There is no fast algorithm for this. It requires you to find all the square factors. This requires at least some factorizing.

But you can speed up your approach by quite a bit. For a start, you only need to find prime factors up to the cube root of n, and then test whether n itself is a perfect square using the advice from Fastest way to determine if an integer's square root is an integer.

Next speed up, work from the bottom factors up. Every time you find a prime factor, divide n by it repeatedly, accumulating out the squares. As you reduce the size of n, reduce your limit that you’ll go to. This lets you take advantage of the fact that most numbers will be divisible by some small numbers, which quickly reduces the size of the number you have left to factor, and lets you cut off your search sooner.

Next performance improvement, start to become smarter about which numbers you do trial divisions by. For instance special case 2, then only test odd numbers. You’ve just doubled the speed of your algorithm again.

But be aware that, even with all of these speedups, you’re just getting more efficient brute force. It is still brute force, and still won’t be fast. (Though it will generally be much, much faster than your current idea.)

Here is some pseudocode to make this clear.

integer_sqrt = 1
remainder = 1

# First we special case 2.
while 0 == number % 4:
    integer_sqrt *= 2
    number /= 4

if 0 == number / 2:
    number /= 2
    remainder *= 2

# Now we run through the odd numbers up to the cube root.
# Note that beyond the cube root there is no way to factor this into
#    prime * prime * product_of_bigger_factors
limit = floor(cube_root(number + 1))
i = 3
while i <= limit:
    if 0 == number % i:
        while 0 == number % (i*i):
            integer_sqrt *= i
            number /= i*i
        if 0 == number % (i*i):
            number /= i
            remainder *= i
        limit = floor(cube_root(number + 1))
    i += 2

# And finally check whether we landed on the square of a prime.

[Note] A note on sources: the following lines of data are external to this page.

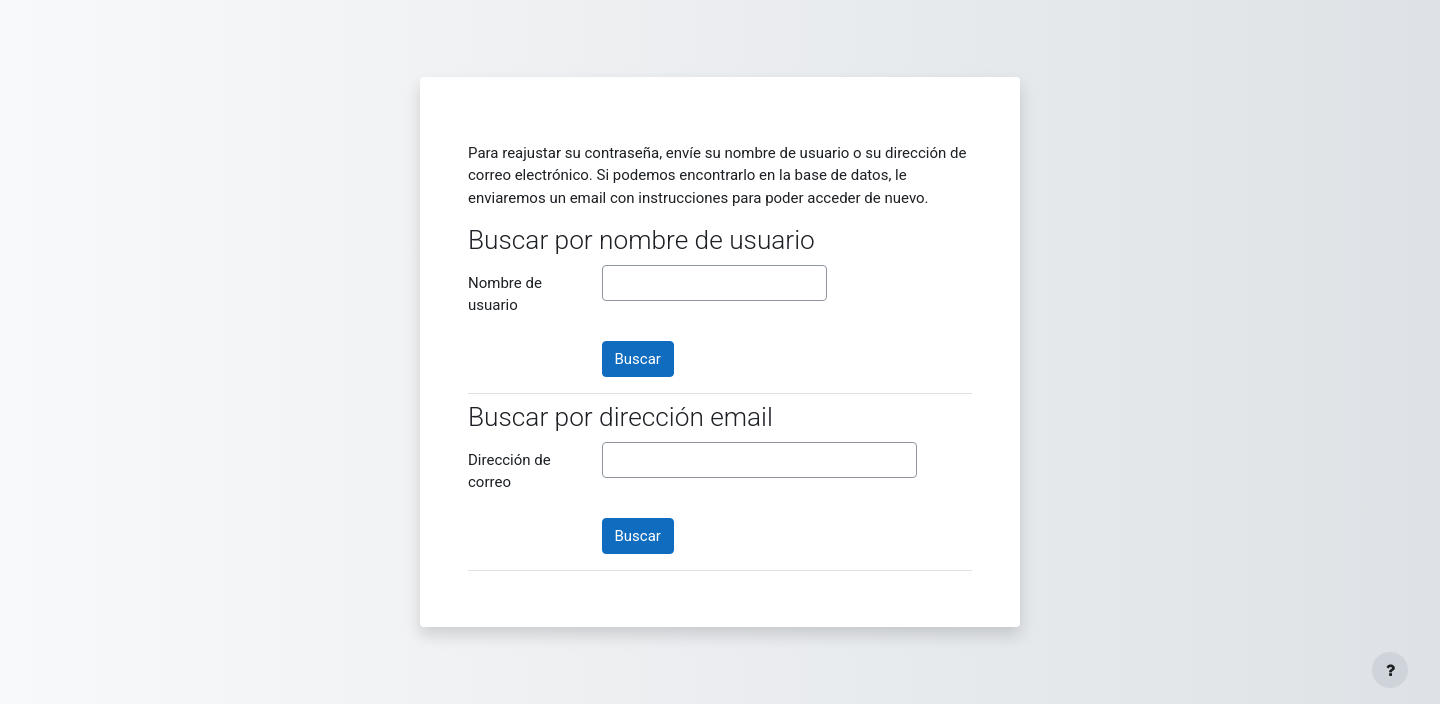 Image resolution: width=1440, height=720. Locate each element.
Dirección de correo (509, 471)
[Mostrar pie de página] (1390, 670)
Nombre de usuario (505, 294) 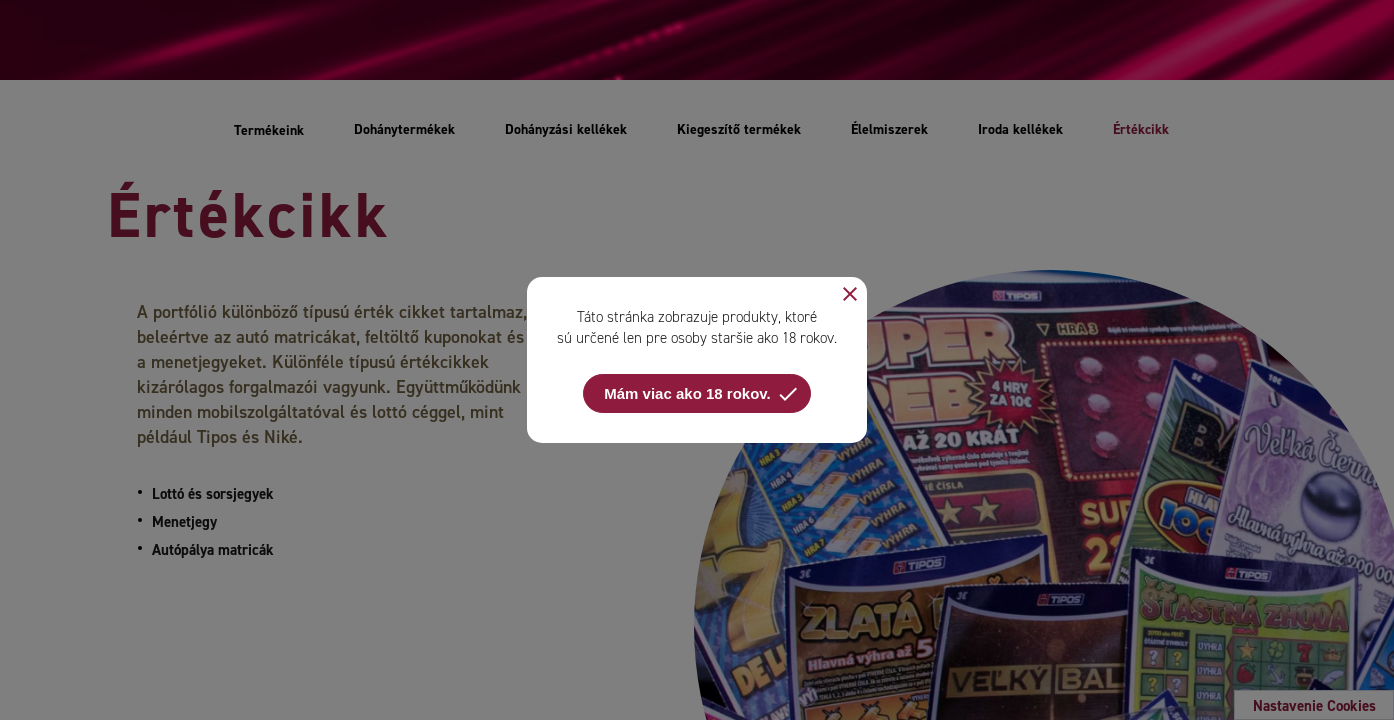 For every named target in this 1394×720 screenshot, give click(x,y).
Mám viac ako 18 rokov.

possible_sqrt = floor(sqrt(number + 1))
if number == possible_sqrt * possible_sqrt:
    integer_sqrt *= possible_sqrt
else:
    remainder *= number

# And the answer is now integer_sqrt * sqrt(remainder)

Note that the various +1s are to avoid problems with the imprecision of floating point numbers.

Running through all of the steps of the algorithm for 2700, here is what happens:

number = 2700
integer_sqrt = 1
remainder = 1

enter while loop
    number is divisible by 4
        integer_sqrt *= 2 # now 2
        number /= 4 # now 675

    number is not divisible by 4
        exit while loop

number is not divisible by 2

limit = floor(cube_root(number + 1)) # now 8
i = 3
enter while loop
    i < =limit # 3 < 8
        enter while loop
            number is divisible by i*i # 9 divides 675
                integer_sqrt *= 3 # now 6
                number /= 9 # now 75

            number is not divisible by i*i # 9 does not divide 75
                exit while loop

        i divides number # 3 divides 75
            number /= 3 # now 25
            remainder *= 3 # now 3

        limit = floor(cube_root(number + 1)) # now 2

    i += 2 # now 5

    i is not <= limit # 5 > 2
        exit while loop

possible_sqrt = floor(sqrt(number + 1)) # 5

number == possible_sqrt * possible_sqrt # 25 = 5 * 5
    integer_sqrt *= possible_sqrt # now 30

# and now answer is integer_sqrt * sqrt(remainder) ie 30 * sqrt(3)